In reflecting on some of the responses to my last blog about bullying (and what we can do to be more proactive in our classrooms and schools to address this serious issue at all grade levels), I spent some time thinking more deeply about the social skills at the core of the Responsive Classroom® approach to teaching and learning.
Originally drawn from the work of Stephen Elliott and Frank Gresham and the now well-known Social Skills Rating System, the five skills of cooperation, assertion, responsibility, empathy, and self-control serve as reliable and measurable positive social standards for behavior. Responsive Classroom strategies of proactive classroom management and logical consequences for misbehavior enhance acquisition of these five skills and are supportive of productive academic outcomes, as shown in research.
Yet, it serves us well as teachers and as parents to examine each of these skills in the context of our classrooms and the children with whom we live or work on a daily basis. For the next five blog posts I will focus on one skill at a time and I welcome your comments and conversation.

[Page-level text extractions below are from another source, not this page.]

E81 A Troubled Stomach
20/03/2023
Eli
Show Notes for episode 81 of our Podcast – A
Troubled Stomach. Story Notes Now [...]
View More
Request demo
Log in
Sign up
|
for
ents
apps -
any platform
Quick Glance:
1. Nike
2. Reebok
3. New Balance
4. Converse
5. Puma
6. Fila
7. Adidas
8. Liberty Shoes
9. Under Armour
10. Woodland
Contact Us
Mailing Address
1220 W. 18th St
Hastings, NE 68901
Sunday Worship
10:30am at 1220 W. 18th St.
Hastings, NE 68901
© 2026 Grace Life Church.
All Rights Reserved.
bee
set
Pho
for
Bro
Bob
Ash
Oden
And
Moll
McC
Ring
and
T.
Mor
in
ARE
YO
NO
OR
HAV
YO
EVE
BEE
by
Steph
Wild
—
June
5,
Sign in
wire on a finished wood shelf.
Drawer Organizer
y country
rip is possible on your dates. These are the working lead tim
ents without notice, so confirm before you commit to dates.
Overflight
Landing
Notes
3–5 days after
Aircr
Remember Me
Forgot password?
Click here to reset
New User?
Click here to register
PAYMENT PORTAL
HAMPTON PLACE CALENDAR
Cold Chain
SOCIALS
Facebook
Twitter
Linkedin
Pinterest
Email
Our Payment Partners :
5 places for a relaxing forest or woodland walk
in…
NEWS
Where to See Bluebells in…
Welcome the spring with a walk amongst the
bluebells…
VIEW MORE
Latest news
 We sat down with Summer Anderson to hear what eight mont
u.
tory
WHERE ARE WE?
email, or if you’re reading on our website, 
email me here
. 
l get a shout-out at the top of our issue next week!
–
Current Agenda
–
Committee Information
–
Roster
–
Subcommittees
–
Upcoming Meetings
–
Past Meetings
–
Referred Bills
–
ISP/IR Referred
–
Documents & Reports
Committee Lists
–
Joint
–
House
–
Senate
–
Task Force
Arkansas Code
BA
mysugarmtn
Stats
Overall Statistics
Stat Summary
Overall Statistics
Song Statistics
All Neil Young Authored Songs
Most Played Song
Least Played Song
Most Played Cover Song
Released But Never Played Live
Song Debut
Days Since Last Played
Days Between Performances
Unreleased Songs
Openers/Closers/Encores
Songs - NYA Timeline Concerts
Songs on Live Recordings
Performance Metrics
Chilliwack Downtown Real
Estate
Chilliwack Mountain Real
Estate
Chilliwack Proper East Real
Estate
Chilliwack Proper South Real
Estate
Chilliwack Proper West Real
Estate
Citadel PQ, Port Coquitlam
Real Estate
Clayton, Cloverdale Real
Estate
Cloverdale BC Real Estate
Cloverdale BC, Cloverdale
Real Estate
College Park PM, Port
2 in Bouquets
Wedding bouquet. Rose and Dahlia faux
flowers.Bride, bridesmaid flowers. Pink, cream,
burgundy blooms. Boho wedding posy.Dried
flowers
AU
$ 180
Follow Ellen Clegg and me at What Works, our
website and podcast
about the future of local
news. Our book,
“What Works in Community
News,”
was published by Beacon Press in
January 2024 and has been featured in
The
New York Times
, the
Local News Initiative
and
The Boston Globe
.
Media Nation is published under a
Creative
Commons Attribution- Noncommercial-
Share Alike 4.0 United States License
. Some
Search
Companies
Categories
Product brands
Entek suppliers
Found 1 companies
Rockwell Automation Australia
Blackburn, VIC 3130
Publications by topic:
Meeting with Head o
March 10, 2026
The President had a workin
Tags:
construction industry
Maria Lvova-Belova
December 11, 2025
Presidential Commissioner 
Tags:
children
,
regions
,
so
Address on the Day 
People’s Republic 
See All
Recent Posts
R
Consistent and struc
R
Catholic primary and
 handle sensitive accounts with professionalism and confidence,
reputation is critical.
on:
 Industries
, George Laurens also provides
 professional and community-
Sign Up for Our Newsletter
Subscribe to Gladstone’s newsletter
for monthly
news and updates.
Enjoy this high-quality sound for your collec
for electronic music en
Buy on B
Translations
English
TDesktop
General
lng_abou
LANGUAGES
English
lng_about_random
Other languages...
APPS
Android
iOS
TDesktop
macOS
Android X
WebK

I’ll take the position, beginning with cooperation, that every social skill, though we seek to frame and teach it in a positive, prosocial way, has the potential for harm. For example, take bullying. Bullying takes cooperation. Peer pressure bears down on children at earlier and earlier and earlier ages, it seems. If you don’t cooperate in picking on someone who is different, you run the risk of being picked on, too. If you tell on someone who is bullying, you run the risk of getting beat up. “Snitches get stiches,” you know. Better cooperate!
So teaching children how to cooperate for positive ends has to become a part of the social glue of families and classrooms from the earliest ages. It has to be modeled by the adults. Children have to see teachers helping one another for real and not just telling and showing the kids how to help each other. It has to be modeled and role-played in the classroom. It has to be part of the fabric of learning. Children need to learn what it means to be a partner, a buddy, a listener, a helper … in reading, math, science, at clean-up, recess, lunch, Morning Meeting, on the bus, on a playdate.
Teachers should plan jobs and academics in the classroom that require a partner twice as often as they plan individual or whole-class work. Remember, cooperation, done well, multiplies positive social and academic learning outcomes.